In dubio pro secco – im Zweifelsfall für den Sekt. Nach diesem Motto handeln auch Reisende. Allerdings besteht nur selten ein Zweifel daran, ob das Gläschen Prosecco nun angebracht ist. Das gilt nicht nur in Italien, dem Ursprungsland des Prosecco, wo ganze Regionen historisch mit dem Perlwein verknüpft sind.

 

Europa als Schlaraffenland für Gourmets

Wein- und Sektliebhaber mangelt es in Europa nicht an Auswahl, was die Urlaubsregion betrifft. Allgemein bekannt ist wohl die französische Champagne, ihres Zeichens Ursprungsregion von Cuvée und Co. Doch es geht auch mediterraner: Die Strada del Prosecco in Valdobbiadene führt die italienische Schaumwein-Geschichte in die Moderne. Die Ursprünge liegen in den Sechziger Jahren; damals wurde die Gegend als Hauptschlagader der italienischen Weinkultur definiert. Seit 2003 dient die neue Strada als Anziehungspunkt für Touristen und Weinliebhaber. Dabei geht es gar nicht ausschließlich um Prosecco: Alleine die Szenerie, bestehend aus einem Mix aus Kunst, Geschichte, malerischen Naturkulissen, antiken Spuren wie Schlössern und Herrenhäusern, Thermalquellen und alten Monumenten, spricht für sich.

 

Von Venedig in die Welt hinaus

Der Prosecco setzt dem Flair folglich die Krone auf. Man kann Prosecco-Urlaube deswegen auch andersherum betrachten: Unabhängig vom Reiseziel gehört kühler Prosecco zum Urlaub dazu, sei es in spanischen Sommernächten auf der Terrasse oder mittags im Hafen-Café. Prosecco ist längst überall erhältlich und beschränkt sich nicht nur auf Italien; es ist ein europaweites Kulturgut, das in vielen Situationen perfekt passt.
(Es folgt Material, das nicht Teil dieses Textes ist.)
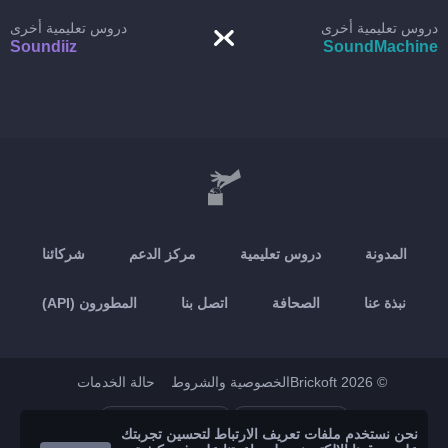
دروس تعليمية أخرى
دروس تعليمية أخرى
Soundiiz
SoundMachine
المدونة
دروس تعليمية
مركز الدعم
شركائنا
نبذة عنا
الصحافة
اتصل بنا
المطورون (API)
© 2026 Brickoft
الخصوصية والشروط
حالة الخدمات
Google Play
App Store
نحن نستخدم ملفات تعريف الارتباط لتحسين تجربتك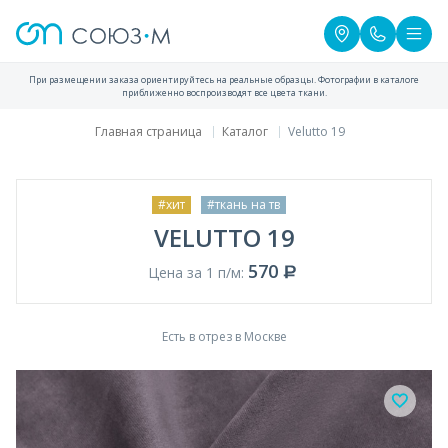
При размещении заказа ориентируйтесь на реальные образцы. Фотографии в каталоге
приближенно воспроизводят все цвета ткани.
Главная страница
Каталог
Velutto 19
#хит
#ткань на тв
VELUTTO 19
570
Цена за 1 п/м:
Есть в отрез в Москве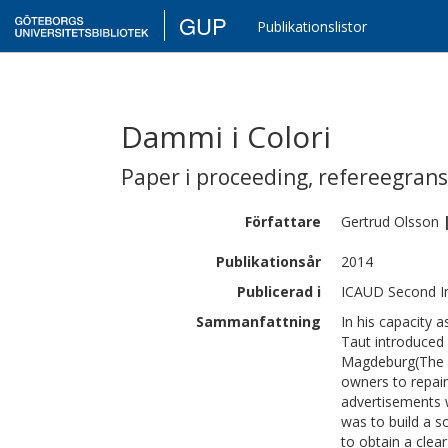
GUP
Publikationslistor
Dammi i Colori
Paper i proceeding
,
refereegran
Författare
Gertrud
Olsson
Publikationsår
2014
Publicerad i
ICAUD Second In
Sammanfattning
In his capacity 
Taut introduced
Magdeburg(The C
owners to repaint
advertisements w
was to build a s
to obtain a clea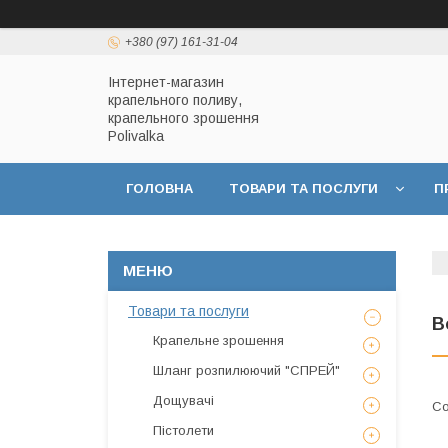
+380 (97) 161-31-04
Інтернет-магазин
крапельного поливу,
крапельного зрошення
Polivalka
ГОЛОВНА
ТОВАРИ ТА ПОСЛУГИ
П
ДОГОВІР ПУБЛІЧНОЇ ОФЕРТИ
ПОЛІТИКА
Товари та послуги
В
Крапельне зрошення
Шланг розпилюючий "СПРЕЙ"
Дощувачі
Пістолети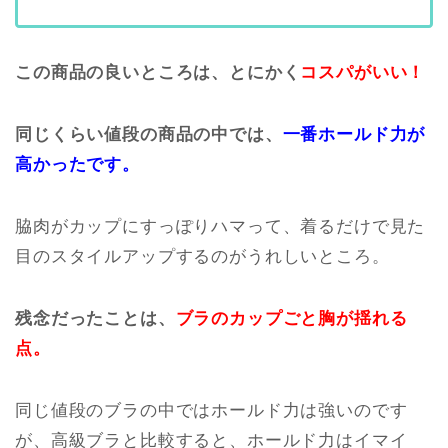
この商品の良いところは、とにかく
コスパがいい！
同じくらい値段の商品の中では、
一番ホールド力が
高かったです。
脇肉がカップにすっぽりハマって、着るだけで見た
目のスタイルアップするのがうれしいところ。
残念だったことは、
ブラのカップごと胸が揺れる
点。
同じ値段のブラの中ではホールド力は強いのです
が、高級ブラと比較すると、ホールド力はイマイ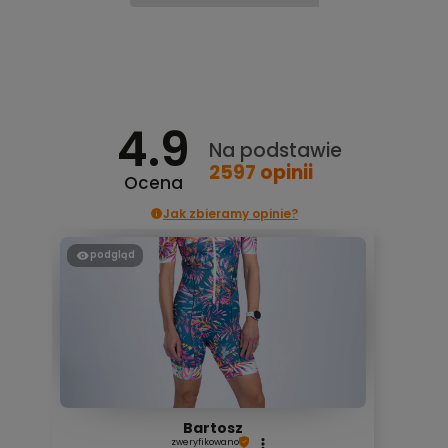
Do koszyka
4.9
Na podstawie
2597
opinii
Ocena
Jak zbieramy opinie?
podgląd
Bartosz
zweryfikowano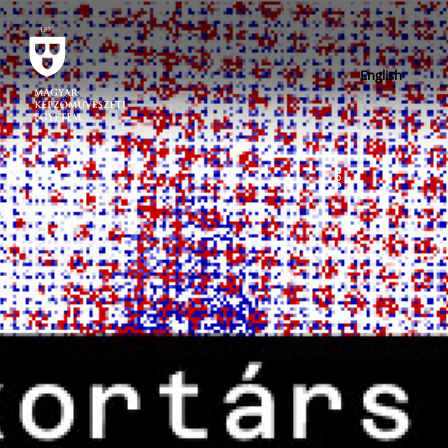
English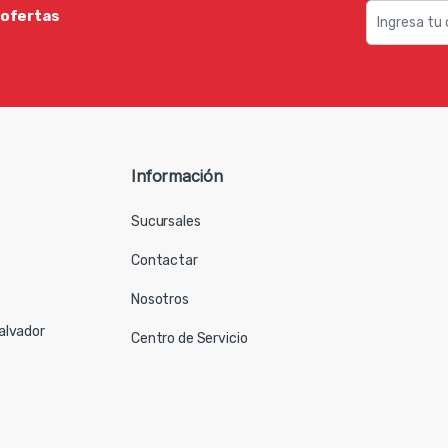
 ofertas
Información
Sucursales
Contactar
Nosotros
Salvador
Centro de Servicio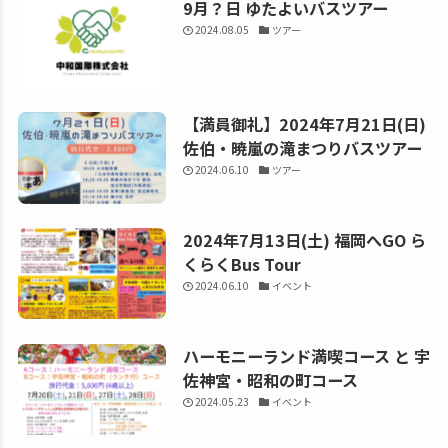
9月？日 ゆたよいバスツアー
2024.08.05
ツアー
【満員御礼】2024年7月21日(日)
佐伯・暁嵐の滝まつりバスツアー
2024.06.10
ツアー
2024年7月13日(土) 福岡へGO ら
くらくBus Tour
2024.06.10
イベント
ハーモニーランド満喫コース と 宇
佐神宮・昭和の町コース
2024.05.23
イベント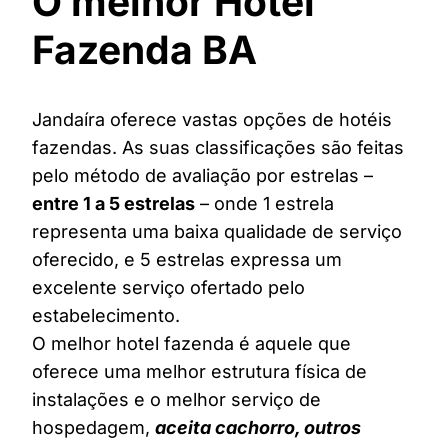
O melhor Hotel
Fazenda BA
Jandaíra oferece vastas opções de hotéis
fazendas. As suas classificações são feitas
pelo método de avaliação por estrelas –
entre 1 a 5 estrelas
– onde 1 estrela
representa uma baixa qualidade de serviço
oferecido, e 5 estrelas expressa um
excelente serviço ofertado pelo
estabelecimento.
O melhor hotel fazenda é aquele que
oferece uma melhor estrutura física de
instalações e o melhor serviço de
hospedagem,
aceita cachorro, outros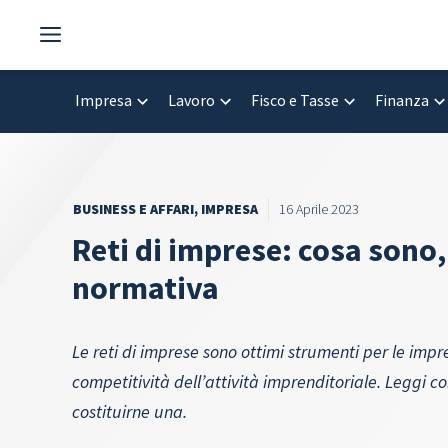
Vai
al
contenuto
Impresa
Lavoro
Fisco e Tasse
Finanza
BUSINESS E AFFARI
,
IMPRESA
16 Aprile 2023
Reti di imprese: cosa sono,
normativa
Le reti di imprese sono ottimi strumenti per le impr
competitività dell’attività imprenditoriale. Leggi 
costituirne una.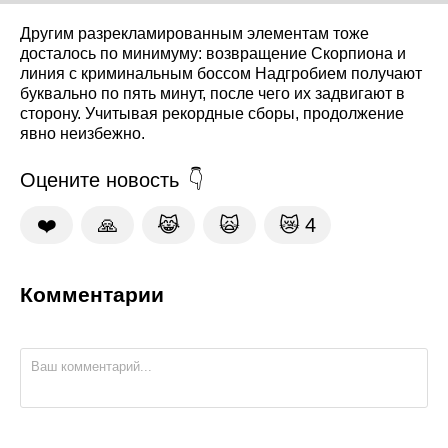
Другим разрекламированным элементам тоже
досталось по минимуму: возвращение Скорпиона и
линия с криминальным боссом Надгробием получают
буквально по пять минут, после чего их задвигают в
сторону. Учитывая рекордные сборы, продолжение
явно неизбежно.
Оцените новость
❤️
🙏
😹
🙀
😿
4
Комментарии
Und das sogar wortwörtlich, zum Beispiel in die Handtasche, wie die Design-Dosen von Richprosecco.com zeigen. Die Evolution des Prosecco hat somit auch auf praktischer Ebene stattgefunden: Gekühlte Flaschen und Weingläser sind für den gedeckten Tisch immer noch die beste Wahl, aber nicht mehr die einzige Option auf Reisen.

 

Spontan, mobil, gut verträglich: Prosecco überall

Der Vorteil von Prosecco gegenüber seinen Verwandten ist sein einfacher Charakter. Er schmeckt ebenso erfrischend wie kühler Sekt oder Champagner und sieht ebenso edel aus, passt gleichzeitig aber besser zu informellen Anlässen. Eine Champagnerflasche wird schließlich nicht einfach so geöffnet – der Prosecco dagegen schon. Aus diesem Grund kennt Prosecco keine feste Zielgruppe. Ein Blick in den deutschen Freizeitalltag beweist das: Kleine Prosecco-Flaschen, die sogenannten Piccolos, sind genau wie Dosen immer häufiger Bestandteil von Picknickkörben und Ausflugstaschen. Selbst nach dem Sport ist ein Schluck Prosecco nicht vermessen. Sowohl der Säure- als auch der Kohlensäuregehalt sind niedriger als beim Sekt, Prosecco schmeckt deswegen „leichter“ und ist für den Magen besser bekömmlich. Für den Alkohol- und Kaloriengehalt gilt übrigens dasselbe. Prosecco ist somit auch in Sachen Strandfigur eine gute Wahl unter den alkoholischen Getränken. Mit 75 Kalorien auf 100 ml ist er in Bezug auf den Alkoholgehalt sogar „leichter“ als Bier.

 

Wachsende Akzeptanz auch in der Szene

Zu guter Letzt macht der Preis die letzten Gegenargumente zunichte. Prosecco ist günstig, da er nicht als die edelste Stufe des Weins gilt; dennoch werden hochwertige Prosecco-Erzeugnisse auch von Weinkennern getrunken – oftmals in einer der oben genannten Situationen, wenn Sekt zu schwer wäre, sei es vom Gewicht der Flasche oder vom Anlass her. Es hat also seinen Grund, dass der Heimatboden des Prosecco vor fünf Jahren zum Schutzgebiet erklärt wurde.